Missouri became the first U.S. state to pass a constitutional amendment against same-sex marriage in August 2004, less than a year after the Massachusetts Supreme Court ruled that that state’s constitution guaranteed same-sex couples the right to marry. The first Southern state to impose a constitutional ban was Louisiana, voting a month after Missouri. They were followed in November by Georgia, Kentucky, Mississippi, Arkansas and others outside the region.
By the end of 2008, every state in the South had an amendment except North Carolina. West Virginia also lacks a constitutional ban on same-sex marriage, but that state – which was created when it broke away from the rest of Virginia to fight alongside the Union in the Civil War – culturally shares as much or more with Rust Belt neighbors like Ohio and Pennsylvania as with Dixie.
Maryland Gov. Martin O’Malley recently signed legislation legalizing gay marriage, but opponents are seeking to overturn the law through a ballot vote.
In North Carolina, there’s little doubt the immediate reason for the absence of a constitutional ban on same-sex marriage is that Democrats controlled the General Assembly until 2010. A bill that would amend the constitution was first introduced in May 2004 and in every subsequent session. While the party includes many social conservatives, each time the issue arose, the Democratic leadership made sure it stayed bottled up in committee.
“It hasn’t passed here because it wasn’t on the ballot, and it wasn’t on the ballot because Democrats in the leadership had no interest in seeing it on the ballot,” said Gary Pearce, who worked for Hunt, the former four-term Democratic governor.
That’s all that needs to be said on the subject, according to Tami Fitzgerald, chairwoman of Vote FOR Marriage NC, the coalition leading support of the amendment.
“It’s entirely political,” she said. “The problem is that the legislative leadership wanted to keep voters with strong beliefs on social issues away from the polls.”
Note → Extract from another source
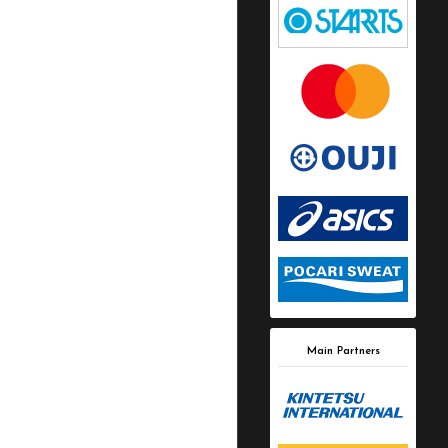
Main Partners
But the very fact of such tenacious Democratic control, though it ended two years ago, shows how North Carolina differs from most of its Southern counterparts, Pearce said. While Republicans have come to dominate Southern politics over the last 30 years, North Carolina still elects Democratic senators, governors, state lawmakers – and, in 2008, gave its 15 electoral votes to Obama, who condemned the proposed amendment last week.
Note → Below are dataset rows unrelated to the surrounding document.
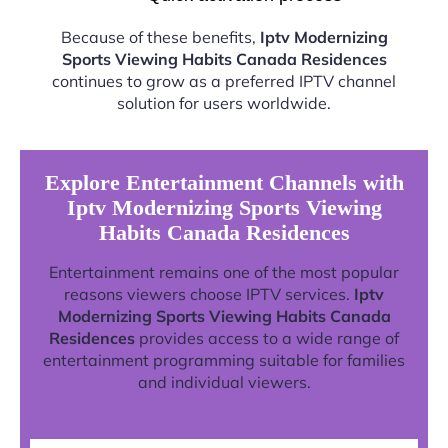
Because of these benefits,
Iptv Modernizing
Sports Viewing Habits Canada Residences
continues to grow as a preferred IPTV channel
solution for users worldwide.
Explore Entertainment Channels with
Iptv Modernizing Sports Viewing
Habits Canada Residences
Entertainment remains one of the most popular
reasons viewers choose IPTV services.
Iptv
Modernizing Sports Viewing Habits Canada
Residences
provides access to a wide range of
entertainment programming suitable for families
and individual viewers.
That’s the context stressed by opponents of the amendment. The Coalition to Protect All NC Families, the main group rallying opposition to the amendment, also points to ties with the NAACP and endorsements from business executives, town governments and hundreds of members of the clergy as signs North Carolina is not like its neighbors on this issue.
“You wouldn’t see this happening in another Southern state,” said Jeremy Kennedy, the group’s campaign manager.
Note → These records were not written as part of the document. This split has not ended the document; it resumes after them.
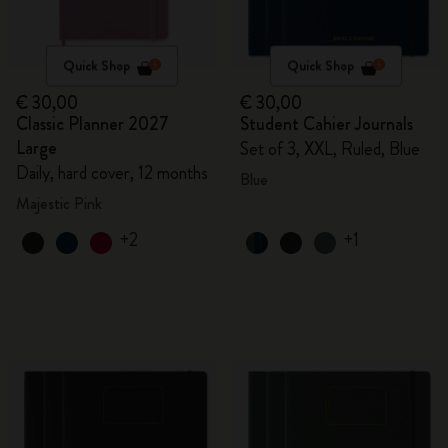
Quick Shop
Quick Shop
€ 30,00
€ 30,00
Classic Planner 2027
Student Cahier Journals
Large
Set of 3, XXL, Ruled, Blue
Daily, hard cover, 12 months
Blue
Majestic Pink
+2
+1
North Carolina’s civil rights history is one of the themes regularly invoked by opponents of the measure. The bombings, mob violence and official defiance of desegregation that marked states like Mississippi and Alabama were largely absent from North Carolina, where then-Gov. Luther Hodges and other leaders courted business development by promising North Carolina would remain free of the chaos erupting elsewhere.
“It’s fair to say that North Carolina has been seen as more progressive or at least more moderate, even if the reputation and the reality haven’t always matched,” said James Cobb, a professor of history at the University of Georgia and the author of “Away Down South: A History of Southern Identity.”
Whether North Carolina remains an outlier in the South will be up to voters on May 8, when immediate circumstances, including a contested Republican presidential primary, could help determine the outcome more than more abstract factors.
“I think the chances of it passing are pretty strong here,” said Pearce, veteran of numerous North Carolina elections. “It’s a tough issue for any Southern state, even one that’s more progressive than the others.”
Source: The AP
Associated Press writer Allen Breed contributed to this report from Wake Forest.